When Mark Vengroff was 15, in the mid 1990s, he bought his dad, Harvey Vengroff, a pair of wacky and wildly colorful Jams shorts for his birthday.
The elder Vengroff wore the shorts — with a Big Dog T-shirt — to a scheduled court hearing in Sarasota the next day, regarding one of Harvey Vengroff’s many real estate properties. “The judge asked my dad, ‘do you think you are respecting the court with that outfit?,” recalls Mark Vengroff. He told the judge, ‘my son bought me these shorts for my birthday yesterday. I would be disrespecting him if I didn’t wear them.’”
The judge, says Mark Vengroff, mumbled an OK and went on with the hearing.
That judge got a small taste of Harvey Vengroff, described by those who knew him well as a near-perfect case of a life well lived. Vengroff was, in parts, a unique and colorful businessman and bold entrepreneur; a fiercely loyal husband, father, friend and employer; a mentor to many in all walks of life; and, significantly, say his close network of family and friends, a champion for people down and out, with an even bigger distaste for government bureaucrats who he believed stood in the way of him helping people. On the last point, the help came both financially and in Vengroff’s network of affordable apartment units in the Sarasota-Bradenton region.
Vengroff died Oct. 11, after a brief illness. He was 77 years old.
“He was always doing something to help someone,” says his wife, Carol Vengroff. They were together 37 years, and married for 32 years. “He would get 30 or 40 calls a day, and always pick up and say ‘Hi, this Harvey, how can I help you?’ He was an amazing man.”
Both Mark Vengroff and his sister, Kristy Vengroff, say their dad was the epitome of the pay-it-forward philosophy — well before the 2000 Kevin Spacey movie that made the phrase popular. Harvey Vengroff would give interest-free loans, cash gifts and others to many people he came across, all with one request: when the recipient gets back on his or her feet, he or she should be sure to give back to someone else.
“He was one of the only guys I ever met that was always looking out for the underdog,” says Harvey Vengroff’s longtime business partner Bob Williams. “He was always willing to give people a second chance, or a third chance.”

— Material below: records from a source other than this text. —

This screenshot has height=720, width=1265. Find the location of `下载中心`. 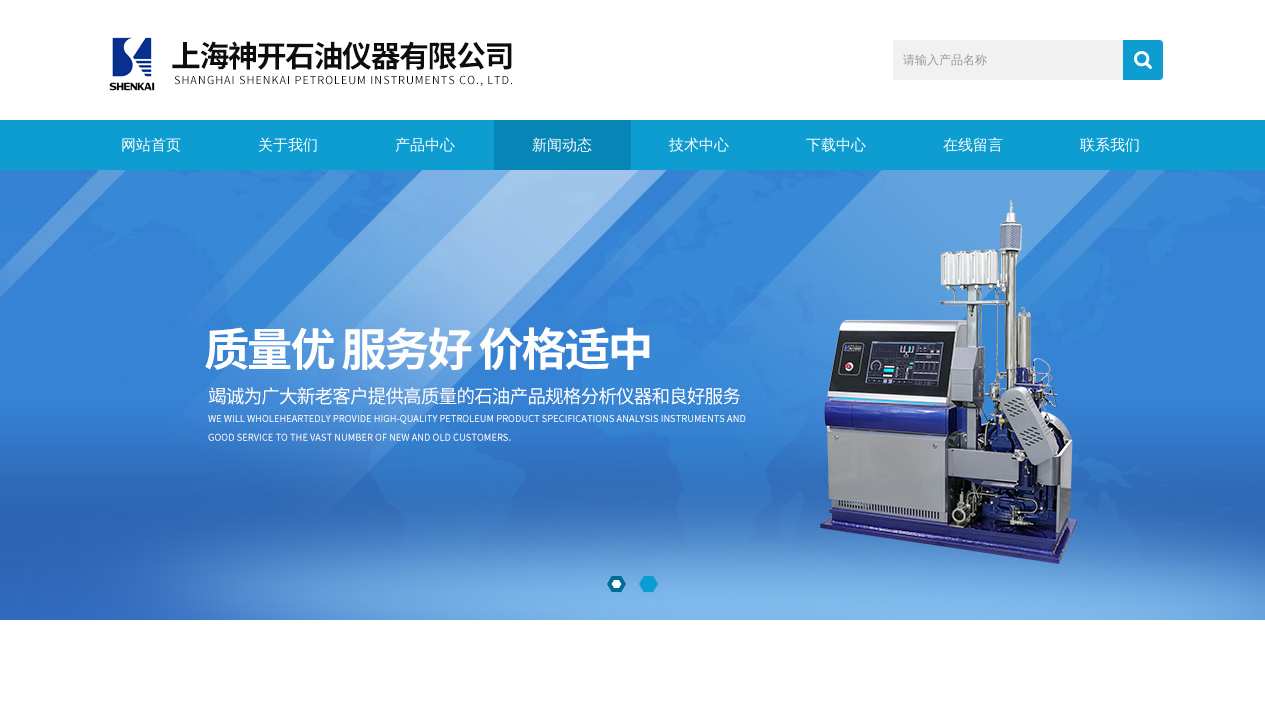

下载中心 is located at coordinates (836, 145). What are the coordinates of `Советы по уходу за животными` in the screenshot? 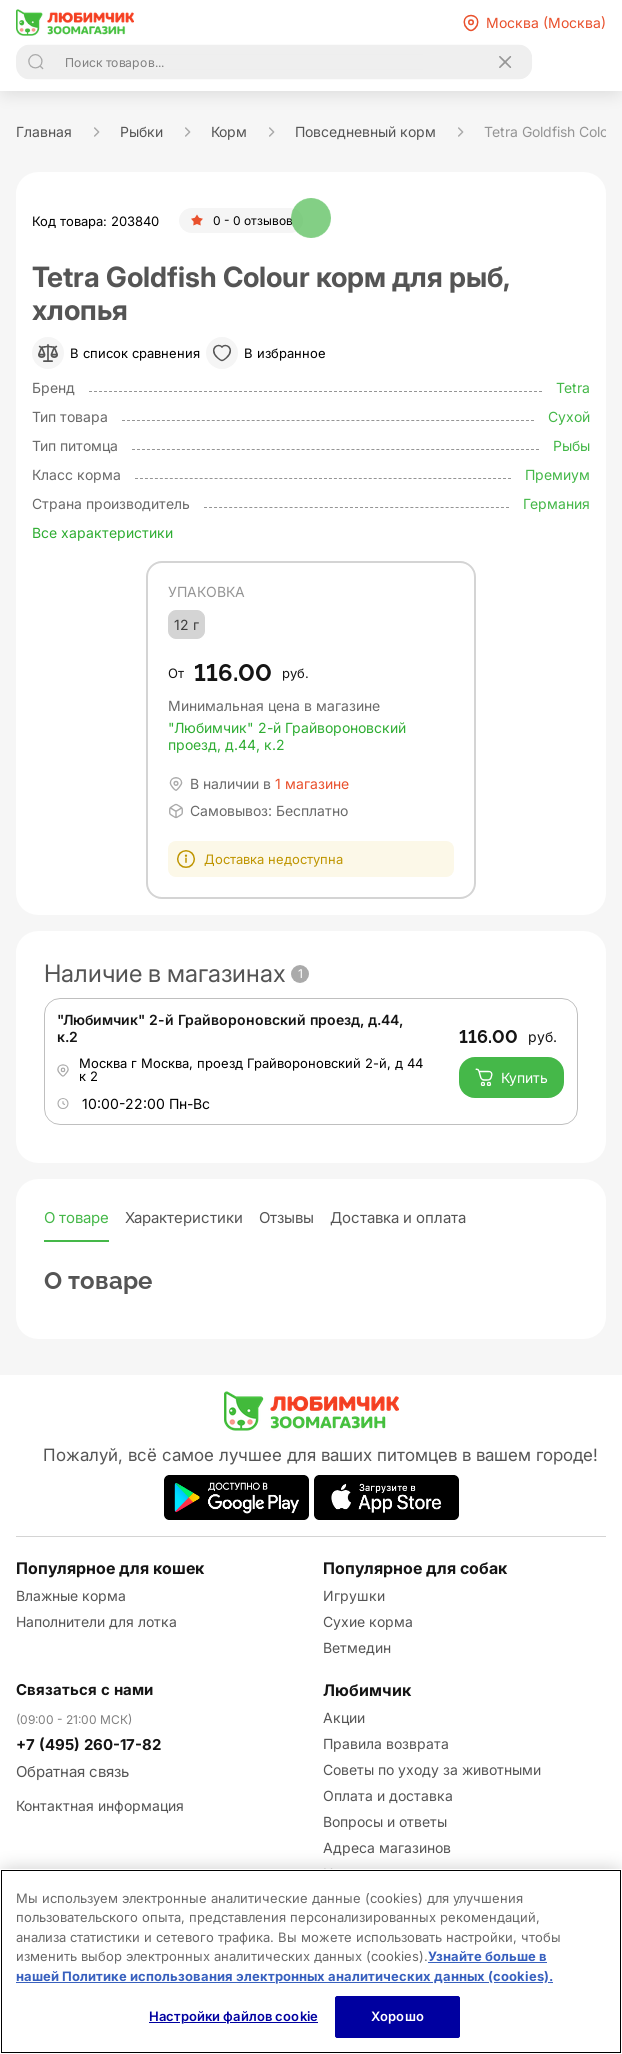 It's located at (432, 1769).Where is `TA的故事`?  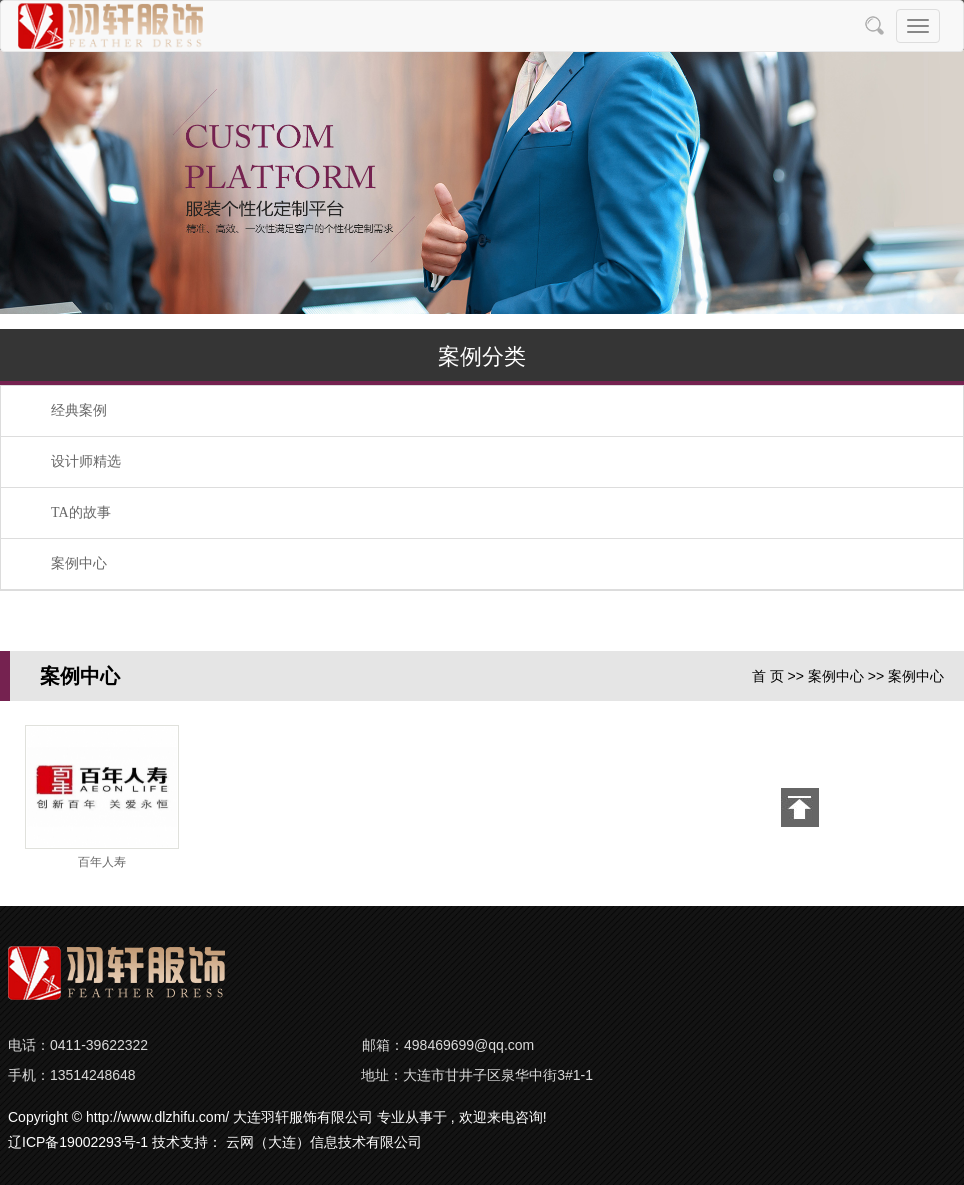 TA的故事 is located at coordinates (81, 512).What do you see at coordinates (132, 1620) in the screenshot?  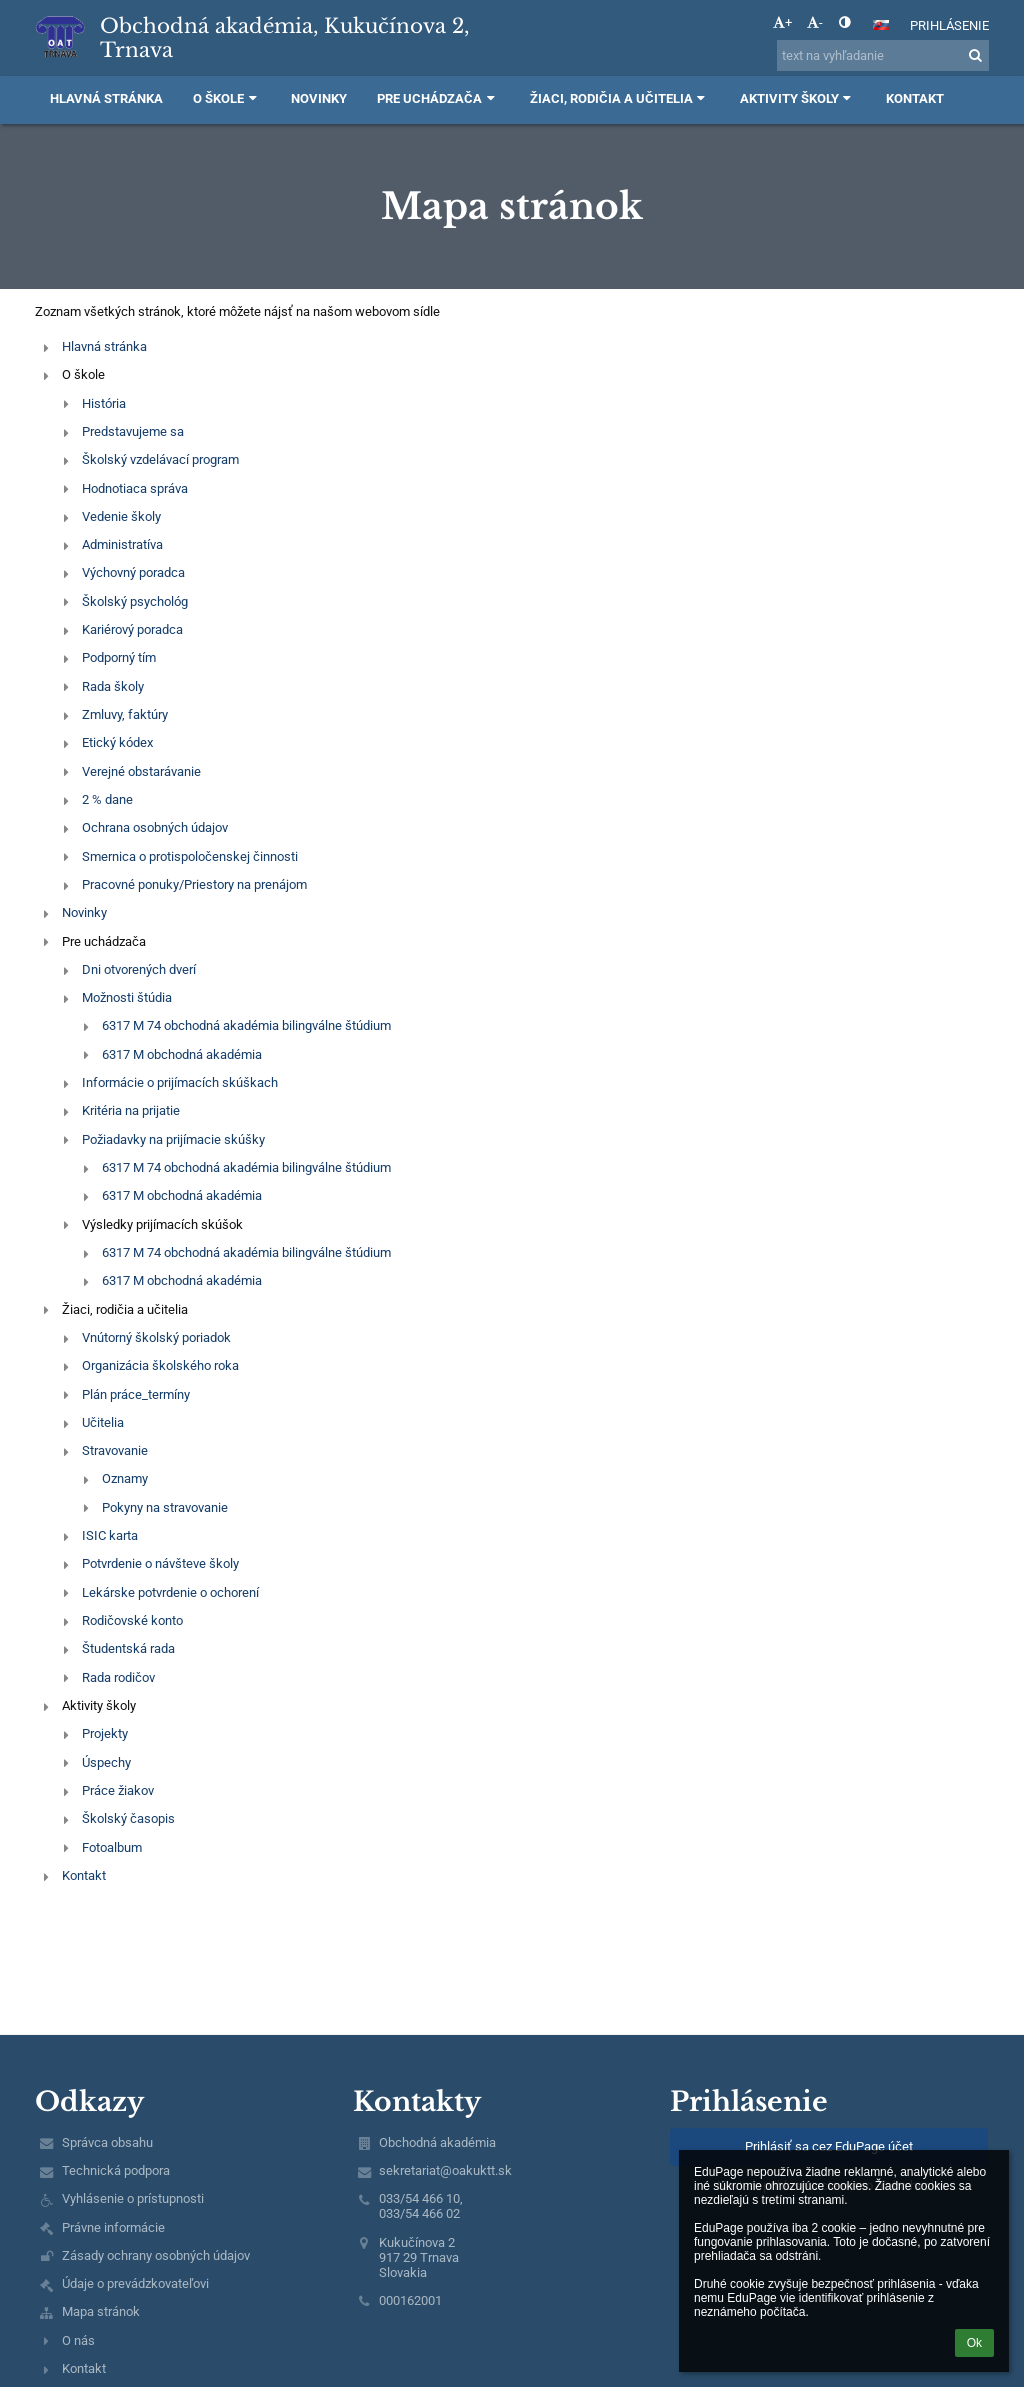 I see `Rodičovské konto` at bounding box center [132, 1620].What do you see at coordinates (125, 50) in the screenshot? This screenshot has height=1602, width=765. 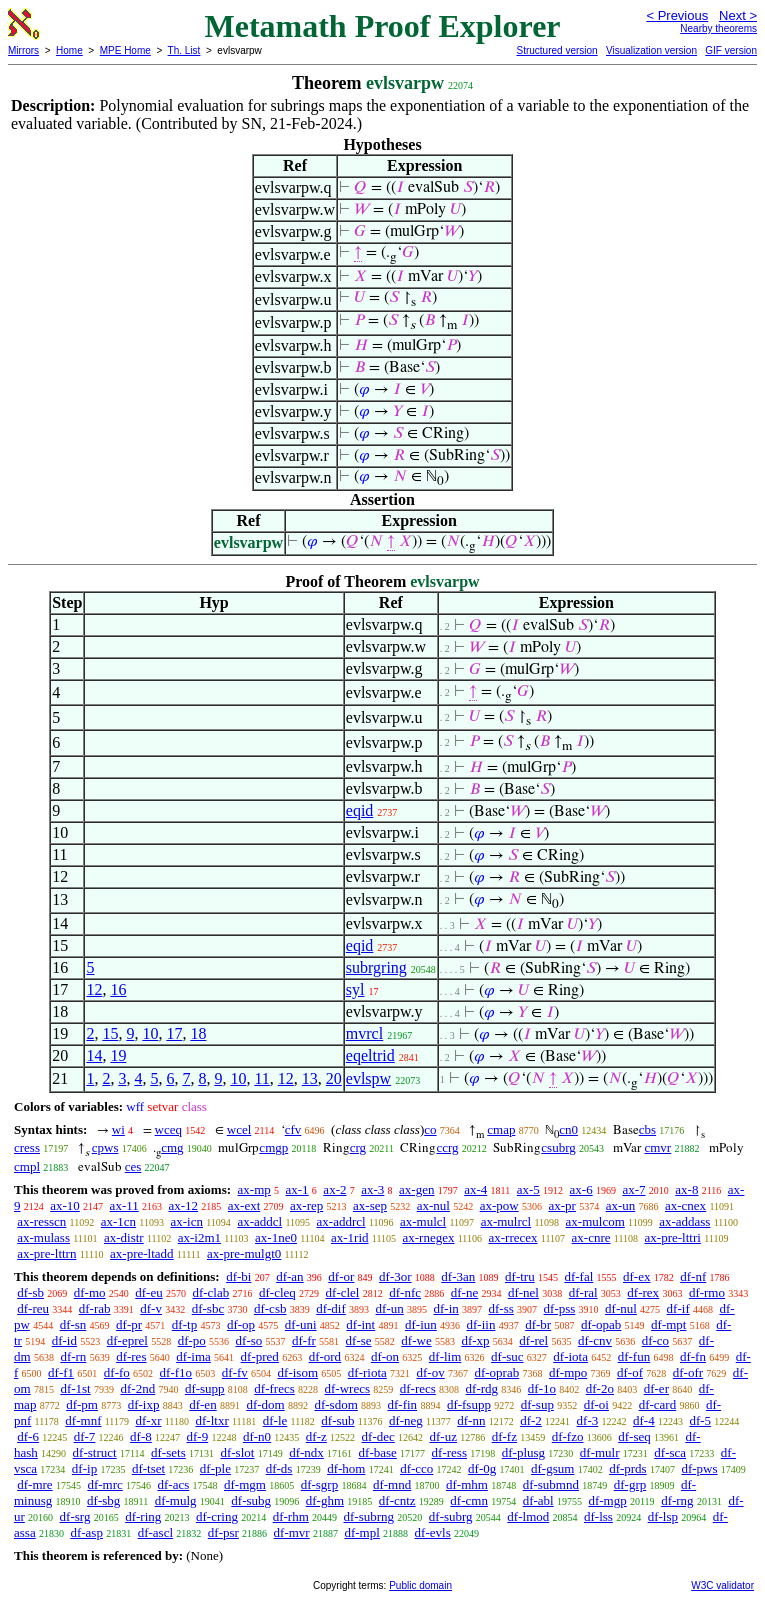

While generous, Kristy Vengroff says her dad also had an unapologetic fiery side. “My dad wouldn’t like it if we make him out to be gentle, if we make him out to be soft,” says Vengroff, one of Harvey Vengroff’s five children. “He also liked to fight. He loved to fight for people he believed in.”
Not only fight, says Kristy Vengroff, but win — and win with grace. “He always told us that no matter what you are doing, you have to win, you have to hit first and win," she adds. "But don’t embarrass anyone. You don’t have to keep punching if you’ve already won. He was tough and kind."
Vengroff’s business career, meanwhile, essentially covers two acts.
Act I is Vengroff Williams & Associates, a commercial debt collection firm that was born in the 1960s, when Vengroff ran a small storefront janitorial services business on his native Long Island, N.Y. His first office was 300 square feet.
A client ran up a $35,000 tab of unpaid bills, Harvey Vengroff recalled in a 2015 interview with the Business Observer, and the cumbersome process of tracking down the money led him to pursue a new venture in 1963: debt collections. The early days of the industry, more than a decade before the 1977 federal Fair Debt Collection Practices Act passed, were the Wild West. That's why Vengroff usually brought along his Great Dane on collection calls.
The company, eventually Vengroff, Williams & Associates, grew to nearly $2 billion in annual revenues and some 600 employees. His business partner, Williams, came into the business in 1980, after a stint in Corporate America, with companies including Estee Lauder and Procter & Gamble. Williams met Vengroff for the first time in 1980, on a cold winter day, when his new boss picked him up at JFK airport in New York in a 1960 Rolls-Royce, wearing a raccoon fur coat. (The Rolls was one of Vengroff’s few showy purchases, along with sailboats.)
'My dad wouldn’t like it if we make him out to be gentle, if we make him out to be soft. He also liked to fight. He loved to fight for people he believed in.' Kristy Vengroff
Williams says Vengroff was the polar opposite of every other executive he had ever encountered or worked with or under. That goes particularly for Vengroff’s willingness to challenge conventional wisdom and his mantra that if you don’t like something, find the solution and fix it yourself. “He had no fear,” Williams says. “He had a different way of looking at things. He had a unique way of looking at business.”
Vengroff sold a large chunk of Vengroff, Williams to Paris-based global conglomerate Capgemini in 2011.
That led to Act II: real estate, with large portfolio of apartments and multiple commercial real estate properties in the Sarasota-Manatee region, including several industrial buildings. “A long time ago someone told me the only way to make money and keep it is in real estate or oil wells,” Harvey Vengroff said in 2015. “I don't know much about oil wells.”
The bigger focus in the last five years was affordable housing apartments, both for employees who worked for him and others in the community amid life difficulties. That effort, through a entity now named One Stop Housing, has rehabbed and brought some 1,800 apartment units to market in the Sarasota-Bradenton region. It’s also led to some of the more testy back-and-forths with Sarasota officials, over zoning and other regulations.
Mark Vengroff will take over the real estate business, working with some other family members. The younger Vengroff actually moved to Sarasota from California six months ago to work alongside his dad, who, while not retiring, sought to do more sailing and less working. “He was really an inspiration to me,” Mark Vengroff says. “I will miss him.”